Man, if you’re looking for an eloquent rebuttal to Andy Staples’ flawed analysis of the Big Ten/Maryland/Rutgers arrangement, you need to read this piece by Jonathan Chait.
Start with this point that the whole fiscal theory behind the move is questionable at best:
The core of the financial logic of expanding the Big Ten, and other league expansions, as Derek Thompson has explained, is cable television. The Big Ten has its own network and can charge cable operators to carry it. The more people who live in the Big Ten’s footprint, the more households will be paying their cable operators an extra dollar a month or so to carry the Big Ten network. Hence the logic of adding Rutgers and Maryland. While the athletic traditions of both schools are, respectively, mediocre and terrible, they geographically encompass large, populous regions whose cable television subscribers will, for the most part involuntarily, be paying the Big Ten conference a chunk of their cable television bills.
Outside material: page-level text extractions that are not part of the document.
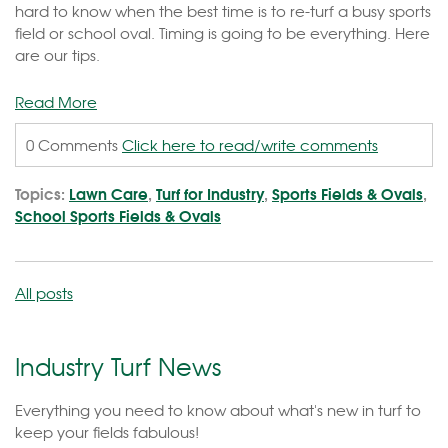
hard to know when the best time is to re-turf a busy sports
field or school oval. Timing is going to be everything. Here
are our tips.
Read More
0 Comments
Click here to read/write comments
Topics:
Lawn Care
,
Turf for Industry
,
Sports Fields & Ovals
,
School Sports Fields & Ovals
All posts
Industry Turf News
Everything you need to know about what's new in turf to
keep your fields fabulous!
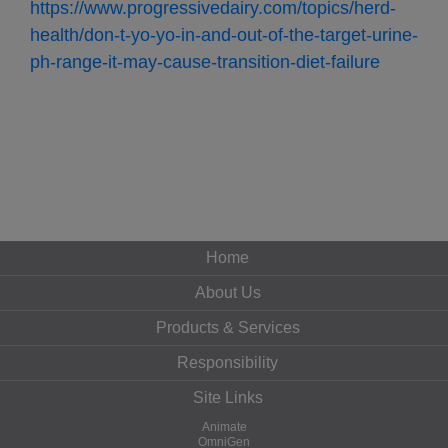
https://www.progressivedairy.com/topics/herd-
health/don-t-yo-yo-in-and-out-of-the-target-urine-
ph-range-it-may-cause-transition-diet-failure
Home
About Us
Products & Services
Responsibility
Site Links
Animate
OmniGen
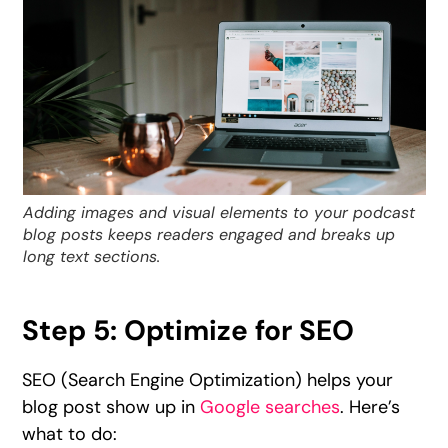
Adding images and visual elements to your podcast
blog posts keeps readers engaged and breaks up
long text sections.
Step 5: Optimize for SEO
SEO (Search Engine Optimization) helps your
blog post show up in
Google searches
. Here’s
what to do:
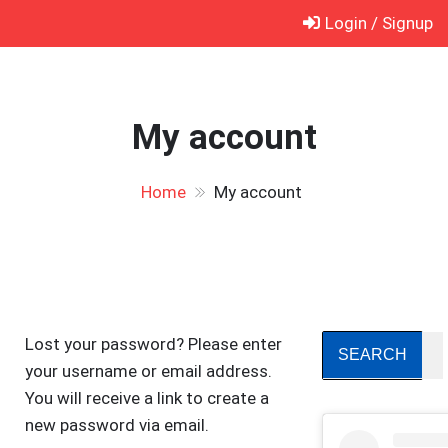
Skip
Login / Signup
to
content
My account
Home
My account
Lost your password? Please enter
your username or email address.
You will receive a link to create a
new password via email.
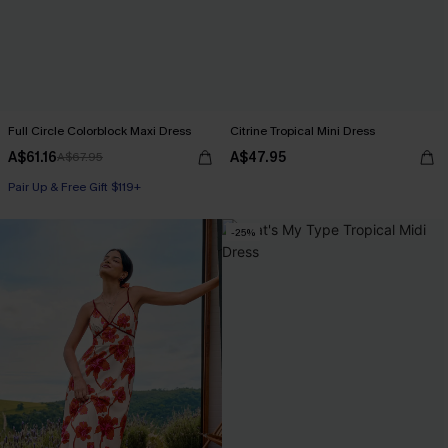
Full Circle Colorblock Maxi Dress
Citrine Tropical Mini Dress
A$61.16
A$47.95
A$67.95
Pair Up & Free Gift $119+
-25%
In other words, as a profit-making mechanism, this is essentially a scam. It relies on an opaque pricing mechanism (bundled cable television) forcing people to pay for a product they don’t want. Right now, it’s a highly lucrative scam. But bundled cable television pricing is not going to last forever, and possibly not very long at all. There is already a revolution in video content under way that is going to render the cable television bundle model obsolete. When that revolution has finished, the Big Ten will realize it pulled apart its entire identity to grab a profit stream that has disappeared.
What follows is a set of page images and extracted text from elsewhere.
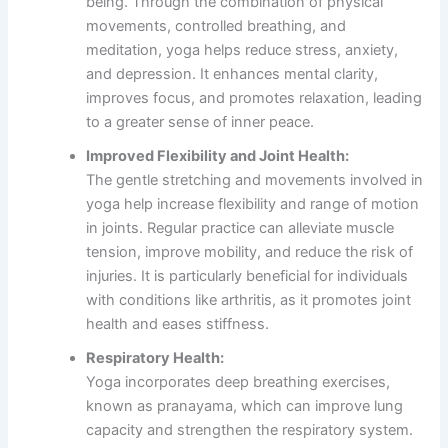
being. Through the combination of physical
movements, controlled breathing, and
meditation, yoga helps reduce stress, anxiety,
and depression. It enhances mental clarity,
improves focus, and promotes relaxation, leading
to a greater sense of inner peace.
Improved Flexibility and Joint Health:
The gentle stretching and movements involved in
yoga help increase flexibility and range of motion
in joints. Regular practice can alleviate muscle
tension, improve mobility, and reduce the risk of
injuries. It is particularly beneficial for individuals
with conditions like arthritis, as it promotes joint
health and eases stiffness.
Respiratory Health:
Yoga incorporates deep breathing exercises,
known as pranayama, which can improve lung
capacity and strengthen the respiratory system.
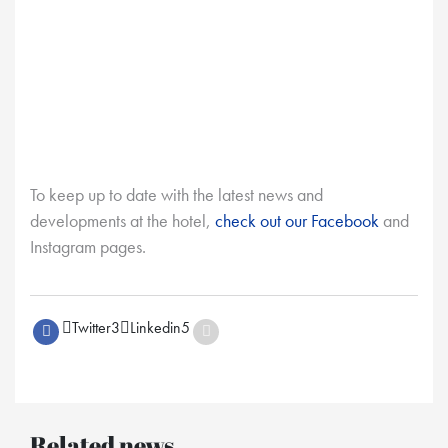
To keep up to date with the latest news and
developments at the hotel,
check out our Facebook
and
Instagram pages.
Twitter
3
Linkedin
5
Related news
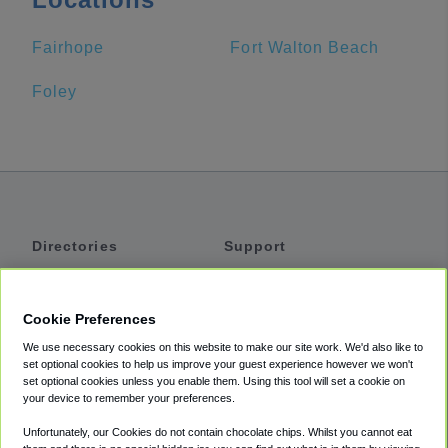
Fairhope
Fort Walton Beach
Foley
Directories
Support
Shuttles
Help
Shared Vans
About
Cookie Preferences
Private Vans
How It Works
We use necessary cookies on this website to make our site work. We'd also like to
Private Cars
Accessibility
set optional cookies to help us improve your guest experience however we won't
set optional cookies unless you enable them. Using this tool will set a cookie on
Coupons
Terms
your device to remember your preferences.
Privacy
Unfortunately, our Cookies do not contain chocolate chips. Whilst you cannot eat
Cookie Policy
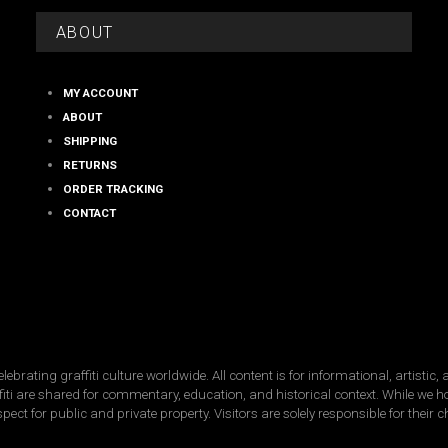
on
on
the
the
ABOUT
product
product
page
page
MY ACCOUNT
ABOUT
SHIPPING
RETURNS
ORDER TRACKING
CONTACT
ating graffiti culture worldwide. All content is for informational, artistic
raffiti are shared for commentary, education, and historical context. While we 
spect for public and private property. Visitors are solely responsible for their 
Copyright © 2026 · street-fame.com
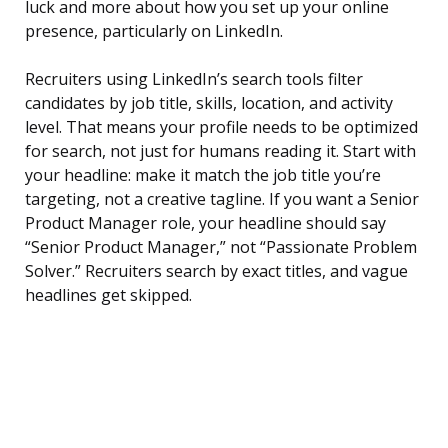
luck and more about how you set up your online
presence, particularly on LinkedIn.
Recruiters using LinkedIn’s search tools filter
candidates by job title, skills, location, and activity
level. That means your profile needs to be optimized
for search, not just for humans reading it. Start with
your headline: make it match the job title you’re
targeting, not a creative tagline. If you want a Senior
Product Manager role, your headline should say
“Senior Product Manager,” not “Passionate Problem
Solver.” Recruiters search by exact titles, and vague
headlines get skipped.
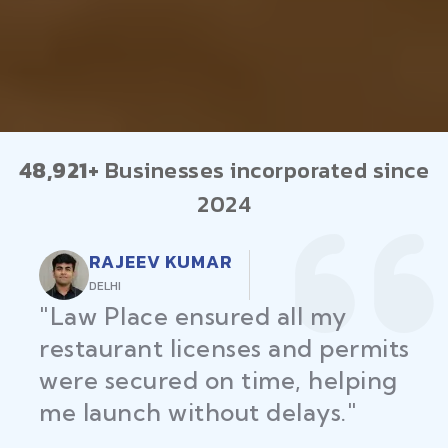
48,921+
Businesses incorporated since
2024
RAJEEV KUMAR
DELHI
"Law Place ensured all my
restaurant licenses and permits
were secured on time, helping
me launch without delays."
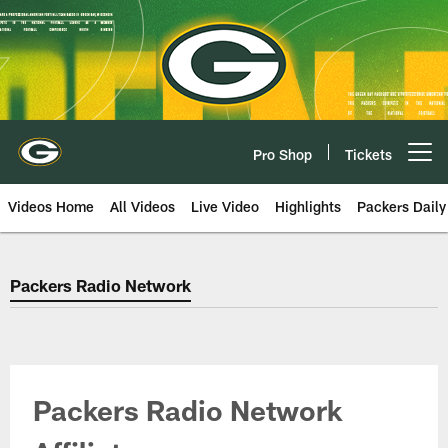
Skip
to
main
content
Pro Shop
Tickets
Open menu button
Videos Home
All Videos
Live Video
Highlights
Packers Daily
Green Bay Packers Radio Networ
Packers Radio Network
Packers Radio Network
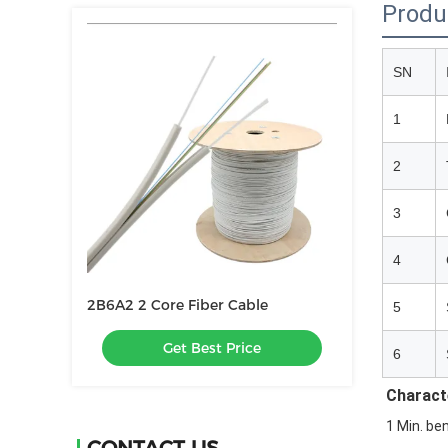
Produ
SN
1
2
3
4
2B6A2 2 Core Fiber Cable
5
Get Best Price
6
Characte
1 Min. ben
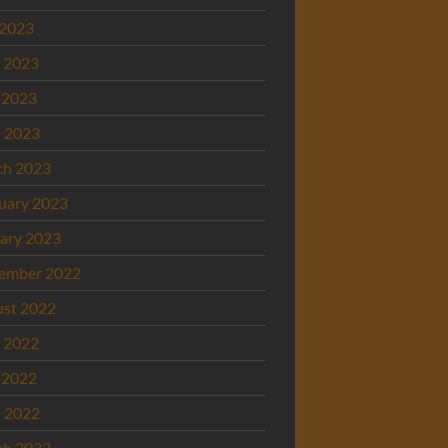
 2023
 2023
 2023
l 2023
ch 2023
uary 2023
ary 2023
ember 2022
st 2022
 2022
 2022
l 2022
ch 2022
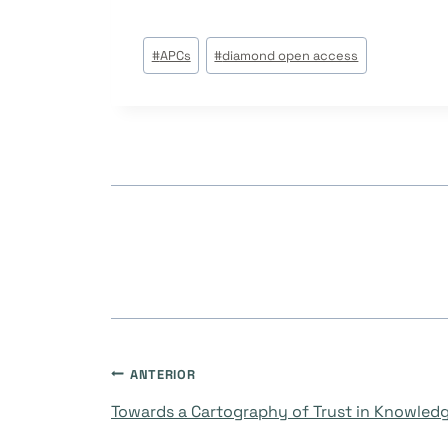
Tags
#
APCs
#
diamond open access
do
Post:
Navegação
ANTERIOR
Towards a Cartography of Trust in Knowled
de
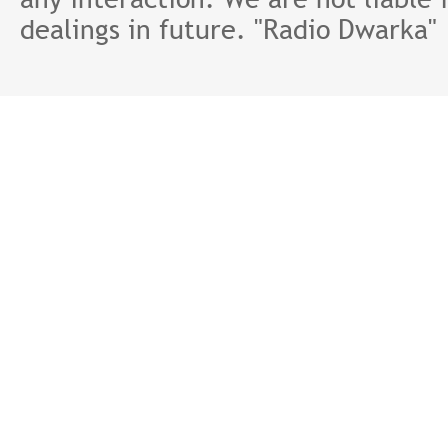
dealings in future. "Radio Dwarka"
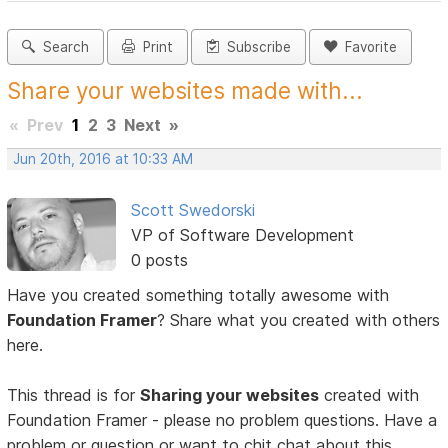
Search
Print
Subscribe
Favorite
Share your websites made with...
«
Prev
1
2
3
Next
»
Jun 20th, 2016 at 10:33 AM
Scott Swedorski
VP of Software Development
0 posts
Have you created something totally awesome with
Foundation Framer
? Share what you created with others
here.
This thread is for
Sharing your websites
created with
Foundation Framer - please no problem questions. Have a
problem or question or want to chit chat about this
In other words, if cable subscribers enter an era when they’re allowed to choose one from Column A and one from Column B, are there really enough interested parties in the new markets willing to sign up for Big Ten Network service? Chait argues that college football’s track record with conference realignment strongly suggests there isn’t. He makes that point well.
But the ACC, too, has utterly failed to deliver on its expectations (its championship games have been played before mostly empty stadiums), which explains why Maryland so eagerly bolted, and the league has desperately cast about for new recruits. Like the Big 12, the ACC learned that taking a bunch of fan bases that reside in the same general region and declaring that they should start caring passionately about beating each other is not enough to make it happen. And if you can’t gin up fan interest in a manufactured rivalry between real football powers like Virginia Tech and Miami or Nebraska and Texas, what possible hope is there for Maryland, Rutgers, and … anybody? Is there any possible outcome here for the Big Ten other than brand dilution?
“Gin up” and “manufactured” are loaded terms, but they’re accurate. And that’s where Delany’s gamble gets dicey. Because not only does he have to deal with the issue of building new customer interest in markets where there previously wasn’t much – and, really, how much is Maryland’s playing in the Big Ten versus the ACC going to ignite the DC viewing market? – he has to worry about turning off the Big Ten’s existing fan base as a result of spreading the conference too thinly. Ultimately, the real value of the college football product is that we care about it passionately. Screw with that at your own peril.
The superconference experiments failed because you can’t manufacture tradition, and tradition is the only thing college football has to offer. Without tradition, college football is just an NFL minor league. Big Ten football mainly consists on a week-to-week basis of games like Michigan versus Minnesota and Illinois versus Wisconsin. Those games have meaning to the fans in ways outsiders can’t grasp. The series have gone on for a century. They often have funny old trophies. Every game is lodged into a long historical narrative of cherished (or cursed) memory. Replacing those games with some other equally good (or, as the case may be, not good) program is like snuffing out your family dog and replacing it with some slightly better-trained breed. It is not the same thing. And that deep well of sentiment, not the conferences’ ability to exploit a series of local cable cartels, is its ultimate source of value.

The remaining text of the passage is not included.